Docker RDMA SRIOV Networking with ConnectX4/ConnectX5

Version 14

    This post shows how to use Mellanox ConnectX-4/ConnectX-5 InfiniBand or RoCE HCAs with Docker Containers.

     

     

    Overview

     

    RDMA Support to Docker containers is provided using virtual RDMA devices (vHCA) implemented using SRIOV capability of the Mellanox ConnectX-4/ConnectX-5 HCAs.

    Virtual networking devices made available using IPoIB or Ethernet SRIOV HCA. Virtual networking devices are created using SR-IOV VF. Each such IPoIB or Ethernet networking device and vHCA will be provisioned for a Container using SRIOV networking plugin and Docker runtime tool docker_rdma_sriov.

     

    Configuration and setup involves following steps.

    1. Enable Virtualization (SR-IOV) in the BIOS (prerequisites)
    2. Enable SR-IOV in the HCA
    3. Enable Virtualization in OpenSM
    4. Install SRIOV plugin
    5. Install docker_rdma_sriov tool
    6. Start SRIOV network plugin
    7. Create one or more tenant networks
    8. Start Containers
    9. Delete network

     

     

    Prerequisites

    Mellanox OFED 4.4 or higher must be installed on the host.

     

    Configuration

    1.  Enable Virtualization (SR-IOV) in the BIOS (prerequisites)

         Make sure that SR-IOV is enabled in the BIOS of the specific server. Each server has different BIOS configuration options for virtualization. See HowTo Set Dell PowerEdge R730 BIOS parameters to support SR-IOV for BIOS configuration examples.

     

    2.  Enable SR-IOV in HCA

    (a) Run MFT

    # mst start

    Starting MST (Mellanox Software Tools) driver set

    Loading MST PCI module - Success

    Loading MST PCI configuration module - Success

    Create devices

    (b) Locate the HCA device on the desired PCI slot.

    MST modules:

    ------------

        MST PCI module loaded

        MST PCI configuration module loaded

    MST devices:

    ------------

    /dev/mst/mt4115_pciconf0         - PCI configuration cycles access.

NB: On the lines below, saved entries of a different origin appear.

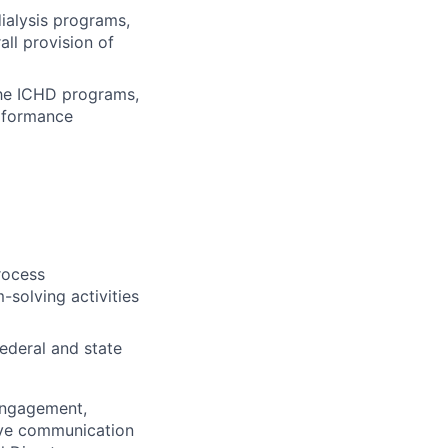
dialysis programs,
all provision of
 the ICHD programs,
erformance
rocess
-solving activities
ederal and state
 engagement,
tive communication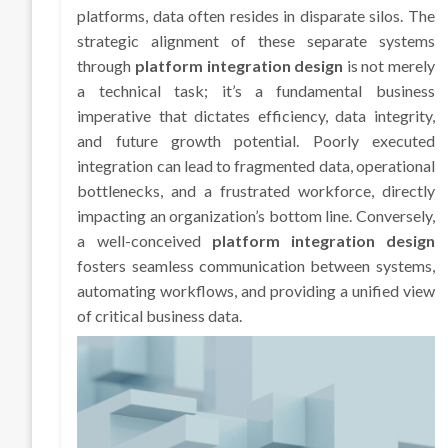
platforms, data often resides in disparate silos. The
strategic alignment of these separate systems
through
platform integration design
is not merely
a technical task; it’s a fundamental business
imperative that dictates efficiency, data integrity,
and future growth potential. Poorly executed
integration can lead to fragmented data, operational
bottlenecks, and a frustrated workforce, directly
impacting an organization’s bottom line. Conversely,
a well-conceived
platform integration design
fosters seamless communication between systems,
automating workflows, and providing a unified view
of critical business data.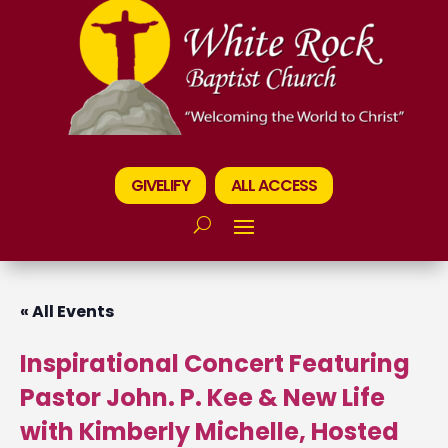
GIVELIFY
ALL ACCESS
« All Events
Inspirational Concert Featuring
Pastor John. P. Kee & New Life
with Kimberly Michelle, Hosted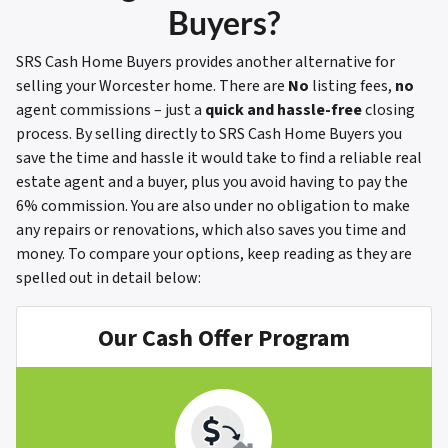
Buyers?
SRS Cash Home Buyers provides another alternative for
selling your Worcester home. There are
No
listing fees,
no
agent commissions – just a
quick and hassle-free
closing
process. By selling directly to SRS Cash Home Buyers you
save the time and hassle it would take to find a reliable real
estate agent and a buyer, plus you avoid having to pay the
6% commission. You are also under no obligation to make
any repairs or renovations, which also saves you time and
money.
To compare your options, keep reading as they are
spelled out in detail below:
Our Cash Offer Program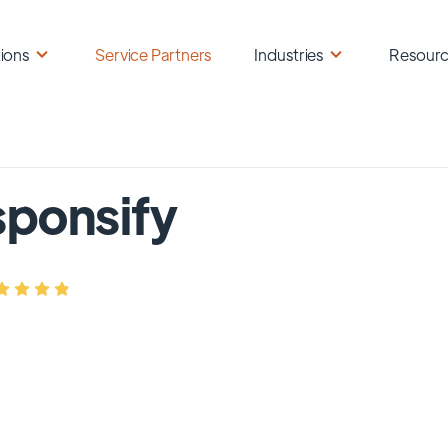
ions
Service Partners
Industries
Resour
ponsify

                                       domain:bus:dev.fn=0000:05:00.0 addr.reg=88 data.reg=92

                                       Chip revision is: 00

    (c) Query the Status of the device

    #  mlxconfig -d /dev/mst/mt4115_pciconf0 q

     

    Device #1:

    ----------

    Device type:    ConnectX4      

    PCI device:     /dev/mst/mt4115_pciconf0

    Configurations:                              Current

             SRIOV_EN                            0              

             NUM_OF_VFS                          0              

             LINK_TYPE_P1                        2              

             LINK_TYPE_P2                        2              

    ...

    (d) Enable SR-IOV , set the desired number of VFs.

    • SRIOV_EN=1
    • NUM_OF_VFS=4  ; This is an example with 4 VFs

    # mlxconfig -d /dev/mst/mt4115_pciconf0 set SRIOV_EN=1 NUM_OF_VFS=4

     

    Device #1:

    ----------

    Device type:    ConnectX4      

    PCI device:     /dev/mst/mt4115_pciconf0

    Configurations:                              Current         New

             SRIOV_EN                            0               1              

             NUM_OF_VFS                          0               4              

             LINK_TYPE_P1                        2               2              

             LINK_TYPE_P2                        2               2              

    ...

    Apply new Configuration? ? (y/n) [n] : y

    Applying... Done!

    -I- Please reboot machine to load new configurations.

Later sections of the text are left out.